Alan has a point. If you ex-guy claims to be taking full responsibility, but still puts any blame on you, then he’s not really taking full responsibility. Cheating is ALWAYS an active choice. No one can MAKE their partner cheat. ‘Justifications’ are just excuses for poor behavior. I am certain that if he doesn’t take full responsibility for his own actions and weaknesses, then giving him another chance will, indeed, just cause you more harm and it will not be a healthy relationship.

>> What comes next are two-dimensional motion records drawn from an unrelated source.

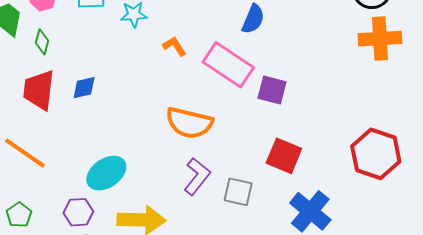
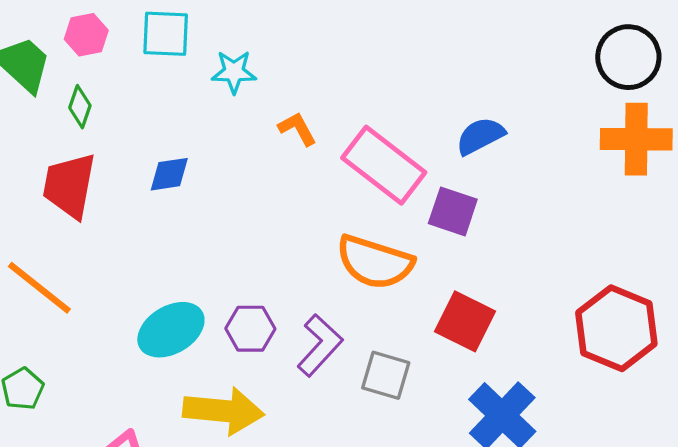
blue semicircle: (253, 19) -> (480, 136), moved, turned -144
blue diamond: (84, 88) -> (169, 174), moved
orange semicircle: (189, 123) -> (375, 262), moved
purple hexagon: (78, 212) -> (250, 329), moved

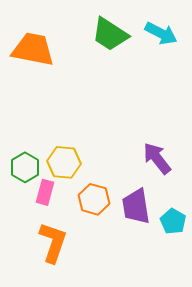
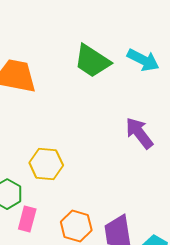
purple arrow: (157, 158) -> (139, 133), moved
yellow hexagon: (64, 162) -> (46, 164), moved

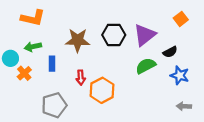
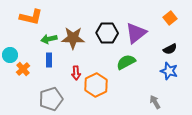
green arrow: (33, 47) -> (49, 39), moved
black semicircle: (170, 52) -> (170, 49), moved
green semicircle: (146, 66) -> (126, 62), moved
gray arrow: (184, 106) -> (155, 102), moved, turned 56

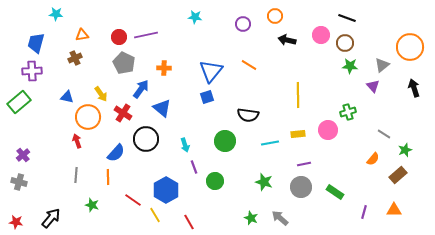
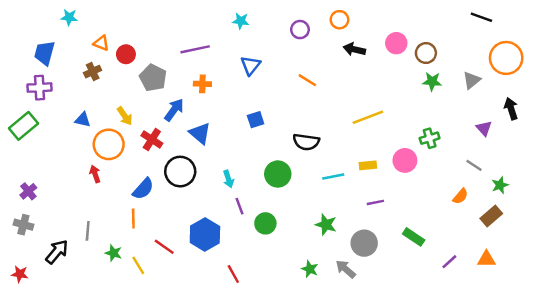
black line: (347, 18) -> (481, 17), moved
orange triangle: (82, 35) -> (101, 43), turned 32
purple line: (146, 35) -> (195, 49), moved
red circle: (119, 37) -> (126, 54), moved
blue triangle: (211, 71) -> (251, 65), moved, size x0.7
purple triangle: (373, 86) -> (484, 128), moved
yellow line: (298, 95) -> (368, 117), turned 70
gray line: (76, 175) -> (88, 231), moved
gray circle: (301, 187) -> (364, 243), moved
purple line: (364, 212) -> (449, 262), turned 32
yellow line: (155, 215) -> (138, 265), moved
black arrow: (51, 218) -> (57, 252), moved

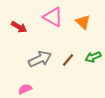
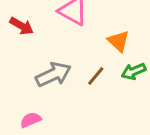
orange triangle: (83, 22) -> (118, 41), moved

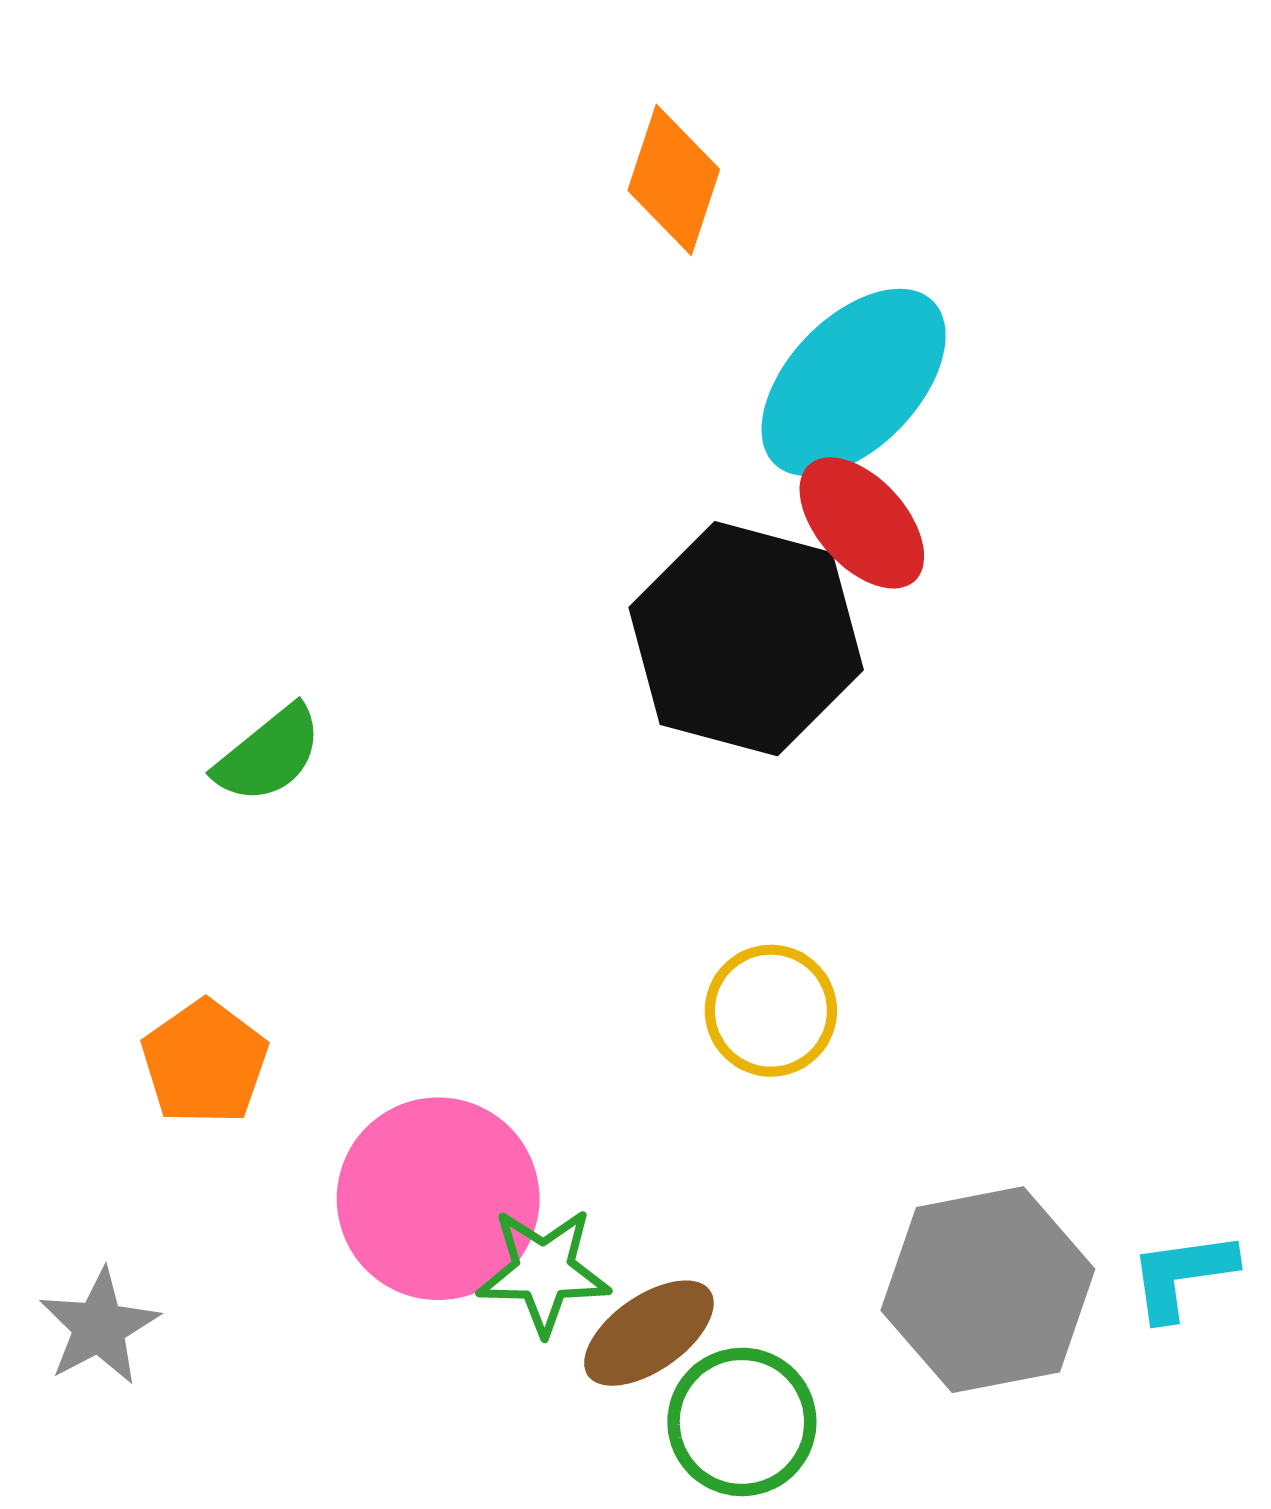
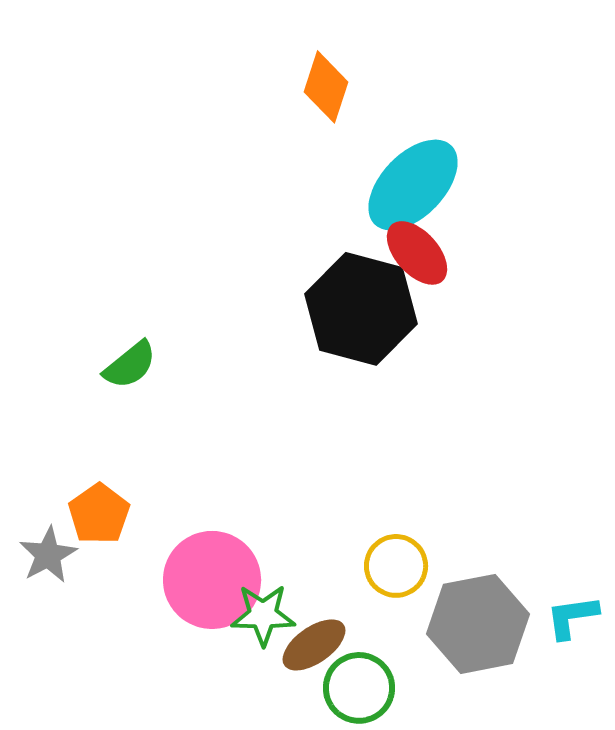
yellow circle: (771, 1011) -> (396, 566), moved
gray star: (99, 1327) -> (48, 555), moved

He told you that his bad behavior was your fault, because you [fill in arbitrary reasons]. That is all you need to know.
Leave. Now.
Torn,
You should check out “Confession: I gave a cheater a second chance”. It was posted 4/22 but easily found by entering the title into the search field at the top of the this page.
2 points:
1st: You’re not weak or an idiot. So stop telling yourself that right now. Just because someone hurts us doesn’t mean we just stop loving them. Leaving can be very painful, even when it’s the right thing to do. (Not that I’m suggesting a course of action for you in particular.)
2nd: I hate bringing age into any discussion, but he is young. And so are you. But more so him. He may need time to grow up before he can learn to be a trustworthy and decent person. Or not, some people simply don’t learn.